An influent responsive control strategy with machine learning: Q-learning based optimization method for a biological phosphorus removal system

Pang, Ji-Wei, Yang, Shan-Shan, He, Lei, Chen, Yi-Di, Cao, Guang-Li, Zhao, Lei, Wang, Xin-Yu, Ren, Nan-Qi
Chemosphere 2019 v.234 pp. 893-901
activated sludge, algorithms, artificial intelligence, chemical oxygen demand, models, phosphorus, system optimization, wastewater, wastewater treatment
Biological phosphorus removal (BPR) is an economical and sustainable processes for the removal of phosphorus (P) from wastewater, achieved by recirculating activated sludge through anaerobic and aerobic (An/Ae) processes.

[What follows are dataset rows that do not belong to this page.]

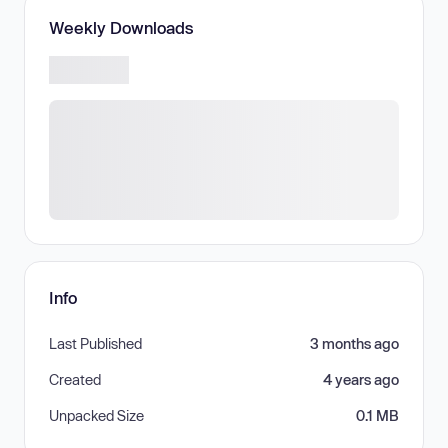
Weekly Downloads
Info
Last Published
3 months ago
Created
4 years ago
Unpacked Size
0.1 MB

However, few studies have systematically analyzed the optimal hydraulic retention times (HRTs) in anaerobic and aerobic reactions, or whether these are the most appropriate control strategies. In this study, a novel optimization methodology using an improved Q-learning (QL) algorithm was developed, to optimize An/Ae HRTs in a BPR system. A framework for QL-based BPR control strategies was established and the improved Q function, Qt+1(st,st+1)=Qt(st,st+1)+k·[R(st,st+1)+γ·maxatQt(st,st+1)−Qt(st,st+1)] was derived. Based on the improved Q function and the state transition matrices obtained under different HRT step-lengths, the optimum combinations of HRTs in An/Ae processes in any BPR system could be obtained, in terms of the ordered pair combinations of the <current state-transition state>. Model verification was performed by applying six different influent chemical oxygen demand (COD) concentrations, varying from 150 to 600 mg L−1 and influent P concentrations, varying from 12 to 30 mg L−1. Superior and stable effluent qualities were observed with the optimal control strategies. This indicates that the proposed novel QL-based BPR model performed properly and the derived Q functions successfully realized real-time modelling, with stable optimal control strategies under fluctuant influent loads during wastewater treatment processes.